▶ _ACTION ITEM_: An exact copy of the data below is needed; please leave out any pictures.

BEGIN DATA EXTRACTS

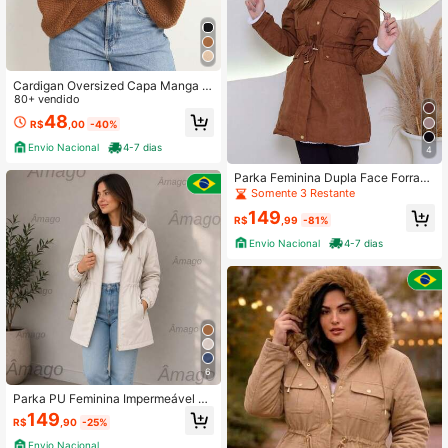
Cardigan Oversized Capa Manga M
orcego Kimono Casulo aberto em m
80+ vendido
alha Tricot Casaquinho Blusa Femin
48
R$
,00
-40%
ina elegante
Envio Nacional
4-7 dias
4
Parka Feminina Dupla Face Forrada
com Pelúcia Confortável e Estilosa
Somente 3 Restante
149
R$
,99
-81%
Envio Nacional
4-7 dias
6
Parka PU Feminina Impermeável C
apuz Removível Casual Bolso
149
R$
,90
-25%
Envio Nacional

END DATA EXTRACTS

▶ _TASK SOLUTION_:
Cardigan Oversized Capa Manga M
orcego Kimono Casulo aberto em m
80+ vendido
alha Tricot Casaquinho Blusa Femin
48
R$
,00
-40%
ina elegante
Envio Nacional
4-7 dias
4
Parka Feminina Dupla Face Forrada
com Pelúcia Confortável e Estilosa
Somente 3 Restante
149
R$
,99
-81%
Envio Nacional
4-7 dias
6
Parka PU Feminina Impermeável C
apuz Removível Casual Bolso
149
R$
,90
-25%
Envio Nacional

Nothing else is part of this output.